The photosensitive layer included a charge generating layer and a
charge transport layer disposed in stated order from a side of the
conductive substrate. The charge generating layer had a thickness
of at least 0.07 .mu.m. The charge transport layer contained a
binder resin, a hole transport material, and meta-terphenyl. The
binder resin included the polyarylate resin (PA) including the
repeating unit (1), the repeating unit (2), and the terminal group
(3). Each of the photosensitive members of Examples 1 to 25
satisfied at least two of the following conditions (A) to (C).
Thus, the photosensitive members of Examples 1 to 25 were excellent
in sensitivity and abrasion resistance and can inhibit band
generation caused due to high humidity as evident from Table 5.

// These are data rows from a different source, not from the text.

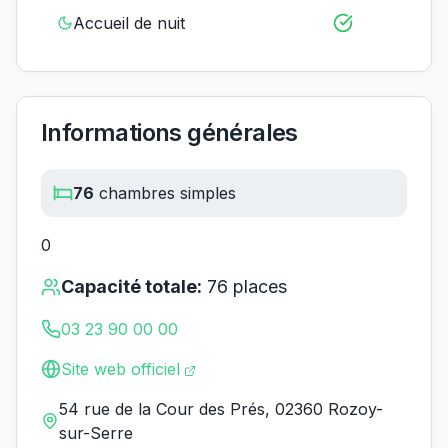
Accueil de nuit
Informations générales
76
chambres simples
0
Capacité totale:
76
places
03 23 90 00 00
Site web officiel
54 rue de la Cour des Prés, 02360 Rozoy-
sur-Serre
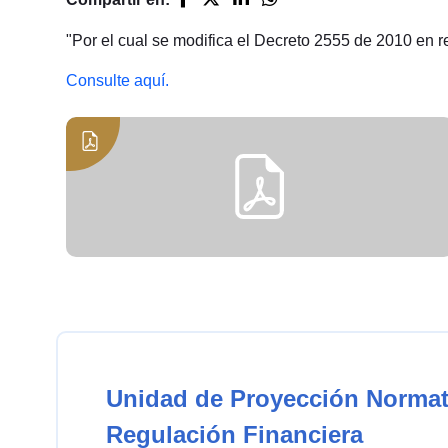
"Por el cual se modifica el Decreto 2555 de 2010 en r
Consulte aquí.
Unidad de Proyección Normat
Regulación Financiera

(A) The charge generating layer has a thickness of at least 0.12
.mu.m. (B) The charge transport layer contains fluororesin
particles in an amount of at least 1.5 parts by mass and no greater
than 11.0 parts by mass relative to 100 parts by mass of the binder
resin. (C) The charge transport layer contains meta-terphenyl in an
amount of at least 5.0 parts by mass and no greater than 15.0 parts
by mass relative to 100 parts by mass of the binder resin.
[0171] By contrast, each of the photosensitive members of
Comparative Examples 1 to 15 did not have the above structure.
Therefore, each of the photosensitive members of Comparative
Examples 1 to 15 was poor in at least one of sensitivity
characteristics, abrasion resistance, and inhibition of band
generation caused due to high humidity.
* * * * *